There is suggestive evidence and then there’s definitive evidence.
Was there a recount of those ballots? An investigation into anything being done behind the curtain?
It’s not moving the goalpost to point out you’ve identified smoke and not a fire, because the position of any reasonable person is not that nothing strange, improper, or illegal happened in 2020. It’s that such irregularities were not of sufficient scale or coordinated to rig or steal the election from an incumbent president.
There was a bit of cheating and wonkiness, but trust us - no more than usual.
It's not that I can't believe Trump lost fair and square. It's that I have no reason to trust that claim from people who regularly lied (or insinuated falsehoods) to me repeatedly in the run-up to his ousting. I can't expect then be honest about praising Nazis, I can't expect them to be honest about Russian collusion, I can't even expect them to be honest about feedish fish in Japan. But I'm supposed to buy the narrative that everything wasn't just above-board for the 2020 election, but even so much better than historical standards, no ifs or buts. That is until these conversations play out, and that S-ranked election integrity gets downgraded - but don't worry, not downgraded enough to suggest anything was questionable.
FWIW I think you're being super reasonable in your demands for evidence. And it's highly probable that that the general Right's refusal to concede this matter is a product of their pattern recognitions producing an error. Just because they were lied to about 10 other things doesn't mean media and political organs aren't telling the truth about lack of evidence for fraud and shenanigans. Unfortunately, when they all decided to sacrifice their integrity and honesty, they took my charity with it. I don't think this is a reactionary position, but an informed one.
Who cares any more, any way. As if anybody at this stage is going to change their mind based on the verdict of some tribunal or investigative body. The ship of legitimacy sunk well before all of this, and I can't believe anybody thinks it can be restored with some official paperwork. What awful stewards our leaders are, for putting us in this position
It’s not “trust us”
It’s “where’s the evidence to confirm the suspicions”
There was intense scrutiny of this election. Plots leave evidence. Extraordinary claims were made.
You can ignore the narrative and simply examine the cases.
Pattern recognition is great until it becomes immune to counter evidence or ceases to even require supporting evidence.
I get the same feeling and employ nearly the same responses when I deal with the right on elections or the left on systemic racism. So much smoke, so little fire.

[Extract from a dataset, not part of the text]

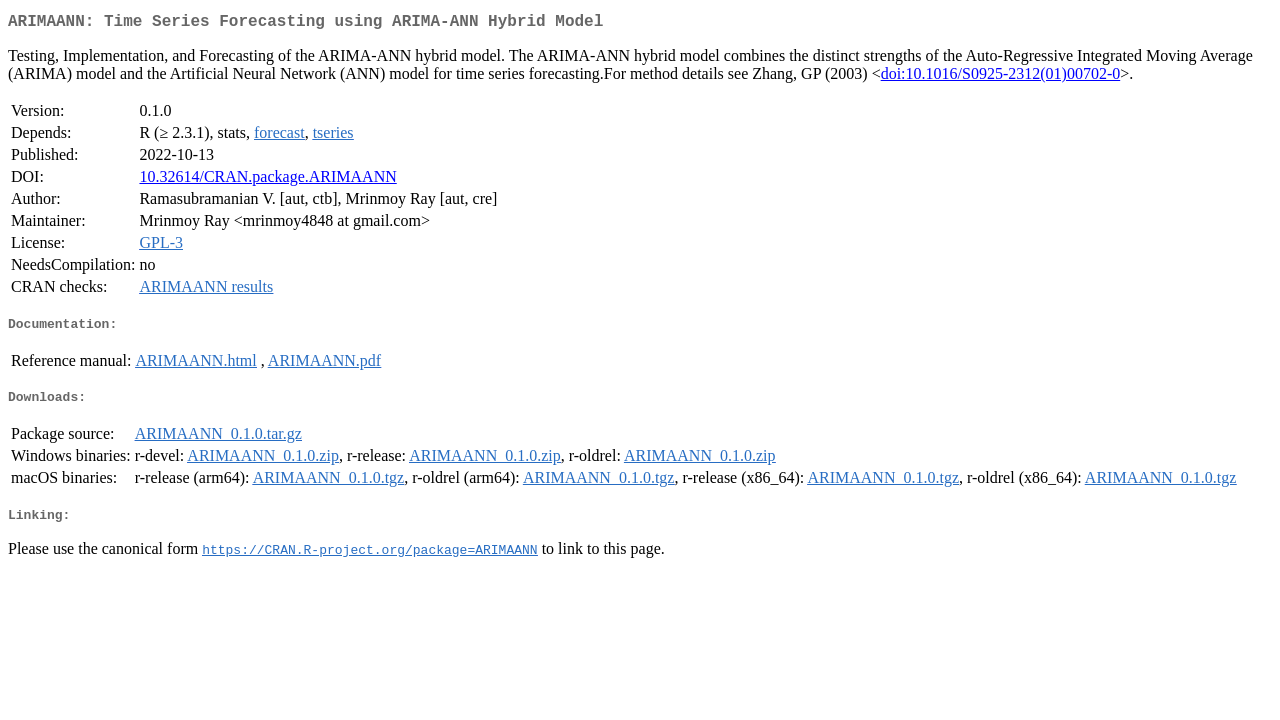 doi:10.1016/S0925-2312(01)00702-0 (1001, 77)
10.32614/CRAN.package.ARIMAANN (267, 180) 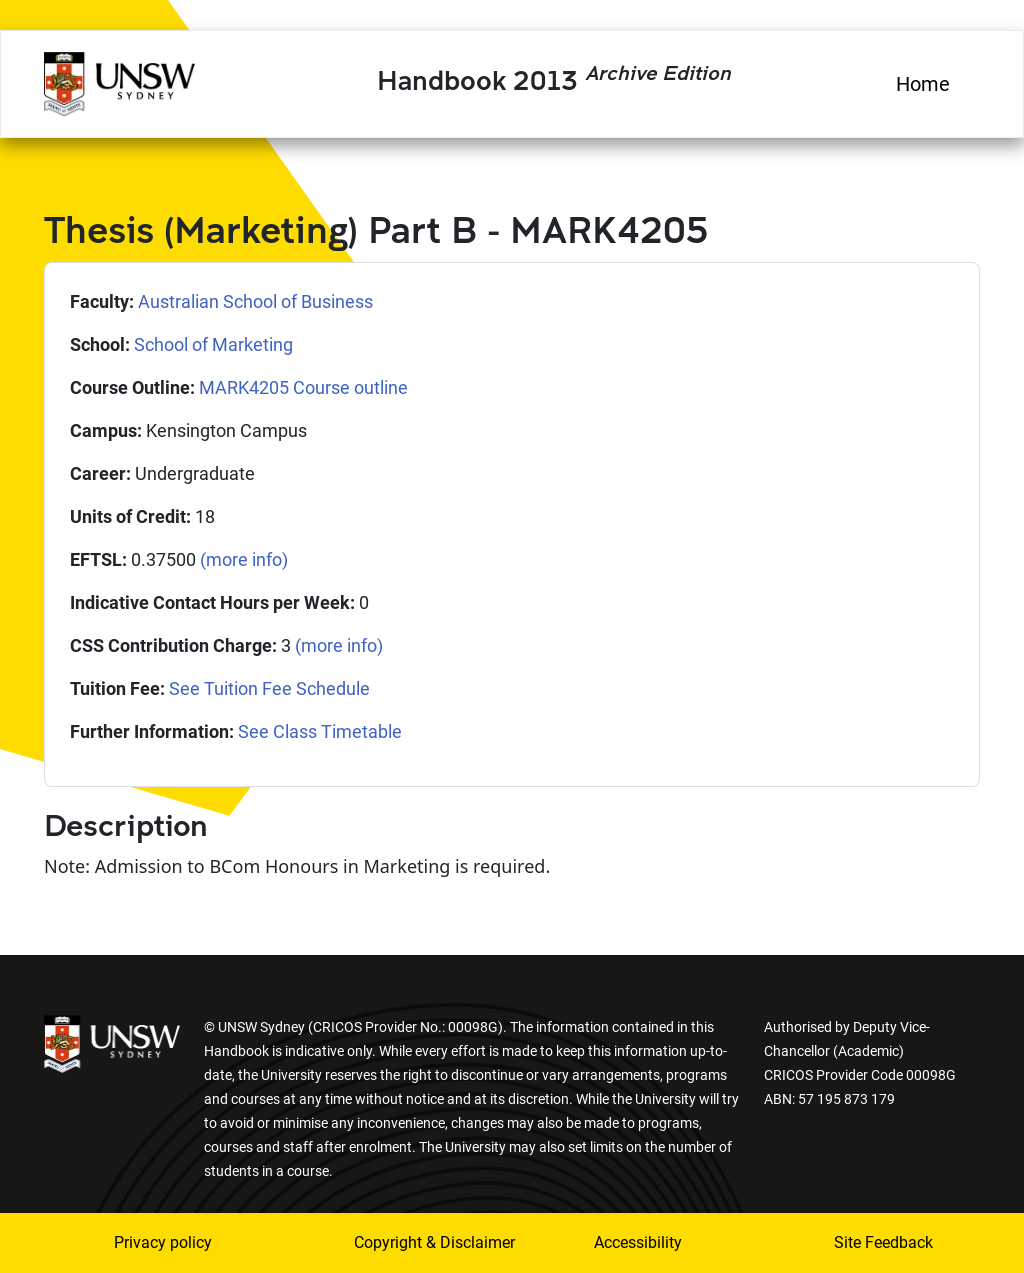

With Russiagate, there was a lot of smoke and some actual fires, just not any fire that matched the level of rhetoric about Trump himself. So the left was wrong to overhype it as a bonfire, but the right is wrong to pretend that the level of coziness Trump officials and associates had with certain Russians was unprecedented, inappropriate, and in some cases illegal. Republicans used to recognize the threat from Russia and I miss those days.